Last month, the Amtrak Reform Council (ARC) released its recommendations for restructuring the National Railroad Passenger Corporation, better known as Amtrak, the nation’s beleaguered intercity passenger rail service. The ARC is an independent federal commission Congress created five years ago to help Amtrak reach financial self-sufficiency—a goal the railroad has never reached in its 31-year money-losing history.

Unfortunately, the ARC’s itinerary misses its intended destination. If Congress adopts the ARC’s recommendations, billions of taxpayer dollars would be wasted on a superseded mode of transportation that carries about one-half of 1 percent of person-travel in the U.S., at costs that passengers themselves consider prohibitive.

One ARC proposal makes sense: outsourcing Amtrak services to private-sector rail operators, who would bid for the right to run individual routes. By recognizing the benefits of competition, this proposal runs counter to the profligate spirit that has let Amtrak burn some $25 billion in federal subsidies since its creation in 1971.

But the ARC plan avoids restructuring Amtrak where it matters most.

First, the plan proposes that Amtrak continue to provide money-losing services—with the help of federal and state subsidies. Amtrak says it needs $1.2 billion or it will halt the money-losing lines this October. The ARC’s plan recommends indefinite federal subsidies for capital expenses and even for “long-distance ‘national’ trains.”

As for non-“national” trains, the report recommends that “states would bear the costs of operating subsidies for corridor services.”

Congress deserves much of the blame for Amtrak’s losses.
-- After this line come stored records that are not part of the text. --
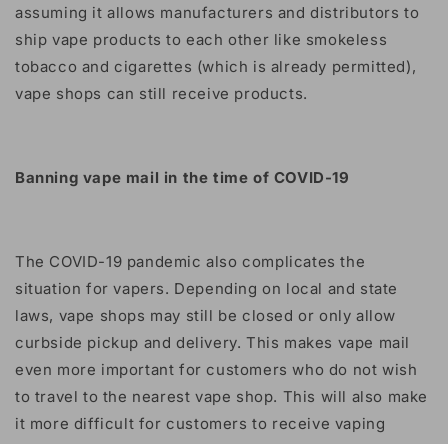
assuming it allows manufacturers and distributors to
ship vape products to each other like smokeless
tobacco and cigarettes (which is already permitted),
vape shops can still receive products.
Banning vape mail in the time of COVID-19
The COVID-19 pandemic also complicates the
situation for vapers. Depending on local and state
laws, vape shops may still be closed or only allow
curbside pickup and delivery. This makes vape mail
even more important for customers who do not wish
to travel to the nearest vape shop. This will also make
it more difficult for customers to receive vaping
Under the Amtrak Reform and Accountability Act of 1997, the same legislation that created the ARC, Amtrak was required to submit a plan for its own liquidation if it could not achieve operational self-sufficiency by Dec. 2, 2001. But, after it was clear that Amtrak could not meet this deadline, Congress got cold feet and (in an unpublicized amendment to a defense-spending bill) forbade Amtrak from preparing a liquidation plan.

The ARC’s plan would also relieve Amtrak of the responsibility for covering its own infrastructure expenses. The ARC suggests that government should finance rail infrastructure because it finances roads and airports. This suggestion is based on error, as roads and airports are generally financed out of dedicated funds, paid for by those who use the services.
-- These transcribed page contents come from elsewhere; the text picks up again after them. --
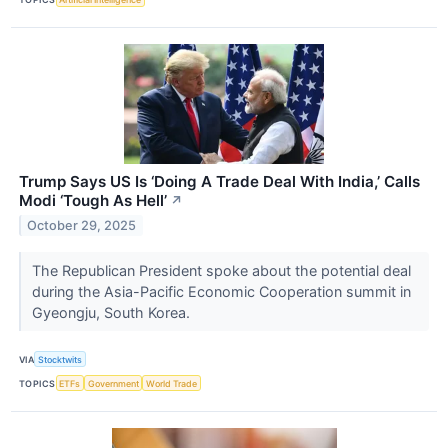
Trump Says US Is ‘Doing A Trade Deal With India,’ Calls
Modi ‘Tough As Hell’
↗
October 29, 2025
The Republican President spoke about the potential deal
during the Asia-Pacific Economic Cooperation summit in
Gyeongju, South Korea.
VIA
Stocktwits
TOPICS
ETFs
Government
World Trade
But perhaps the biggest problem with the ARC report is its assertion that, profitable or not, “there should be a bright future for passenger rail service in America.” When the Nixon administration sold Amtrak to the public it emphasized that Amtrak would be self-sustaining by its third birthday. Apparently, the nation’s travelers have not been as interested as the Nixon administration had hoped.

Could private firms provide passenger-rail service at a profit? Possibly. In 1997, before Congress gave Amtrak its five-year bailout, Guilford Transportation Industries wrote to the Department of Transportation seeking to negotiate the right “to purchase or lease the rail line and operate private passenger service throughout the [“Northeast”] corridor.”

Private companies are reported to provide profitable rail passenger service in Australia, Japan and New Zealand. But the possibility that some routes could be provided without subsidy does not justify government subsidy of others.

Subsidies to passenger rail services are particularly damaging to their competitors, namely airlines and bus companies. Until Sept. 11, airlines generally paid their way, and are expected to do so again. American and Canadian motor coaches carried—without subsidy—860 million passengers in 1999, 38 times the number of Amtrak passengers for that year. When operating on freeways or on their own right-of-way, motor coaches can offer comparable service to rail, and at lower costs.

Why should these tax-paying carriers be forced to subsidize competition by rail service? The bottom line is that travel by rail is nice for some, but if those who choose to take the train refuse to pay the costs, why should taxpayers fund it?